Just over a year ago, my family hit a crisis that took much of my emotional energy. The congregation I served held me in care and love and gave me the time and space I needed to attend to the crisis.

When something like this had happened before, I had returned to the congregation with renewed commitment and appreciation, ready to serve. But this time it felt different. I realized I wasn’t happy, but I attributed my discontent to being drained from the family crisis – I thought I just needed time to heal. I wanted to want to stay.

After the winter holidays last year, I thought I had internally recommitted to the congregation. I led a worship service where the congregation and I recited the promises we had made to each other during my installation. I shared that I looked forward to 7 more years together and wondered aloud what they might bring.

At the same time, I was finding the day-to-day of ministry no longer as satisfying as it had been. Even though leading worship is one of my favorite privileges of this vocation, it became more and more difficult to write sermons each week. I enrolled in graduate school, hoping it would engage me in new ways. I traveled more than previously because I had said “yes” to many commitments outside the congregation. In hindsight, I realize I was looking for reasons to get away from the congregation – reasons not to preach, not to engage.

There was no major conflict – no single event that precipitated my decision. To this day, I dearly love the people and institution of the congregation I served. But parish ministry was no longer working for me. I looked at what the congregation and I needed to work on in the coming years and found myself lacking enthusiasm. I began to realize that I was ready for a new challenge and the congregation needed a different type of leader to take it into the coming years. It was time for me to move on.

I decided to look around, not really expecting any positions would be open since the timing was wrong. But then I found something that I realized I was excited about, that would combine the degree program I was enthusiastically beginning, the ministry I was doing, and service to our larger faith tradition. I pursued it, went through the application process.

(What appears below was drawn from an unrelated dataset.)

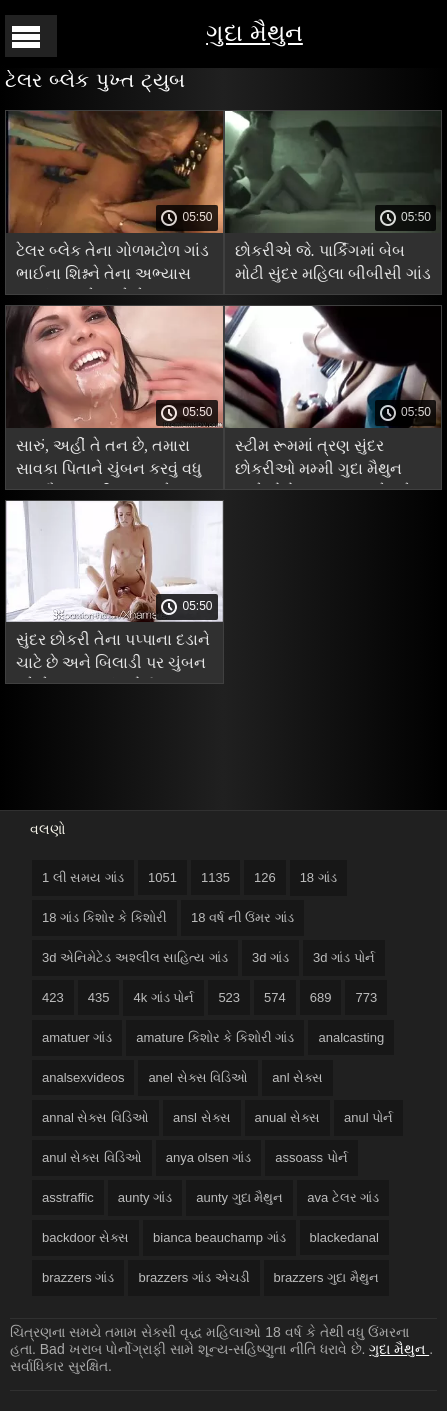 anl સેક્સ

I was terribly excited when I was offered and accepted the position. But I was on summer vacation! How was that going to work?

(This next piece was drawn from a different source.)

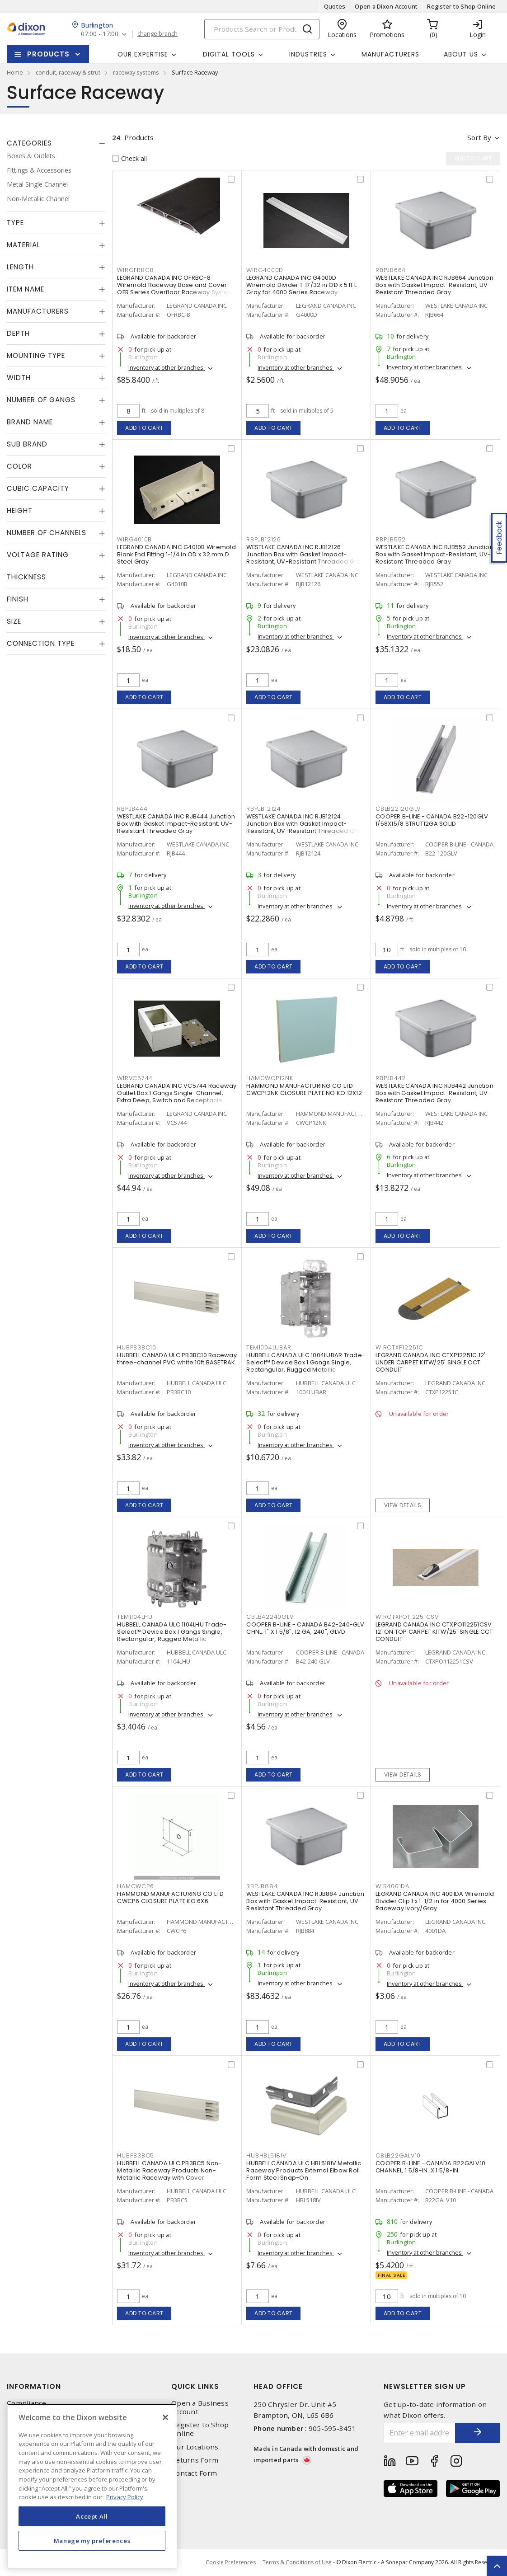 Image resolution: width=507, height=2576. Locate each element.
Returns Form (194, 2460)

While I did not feel I could share my process (at that point) with the lay leaders of the congregation, I did share what I was doing with my ministry team (Director of Religious Exploration and Music Director). We had always worked as a team, and I felt they needed to know. It is telling, perhaps, that those who worked closest to me, who I shared my ministry with and relied upon, were not surprised at this news. They had seen the telltale signs even better than I had. And so together, we began to brainstorm what the congregation would need to know/hear as well as what some of the possibilities were for the congregation since I would be leaving off the regular ministry cycle.

I spent my “vacation” working on a plan for who to tell, how, when, and what. For a few weeks, I felt the sword of Damocles hanging not over my head, but over the heads of the beloveds in the congregation I served. I knew this would take most of them by surprise.

When it was time to pull the trigger on my plan, I thought I was ready. And logistically and rationally, perhaps, I was. But I was not emotionally prepared, even with all the reading I had done.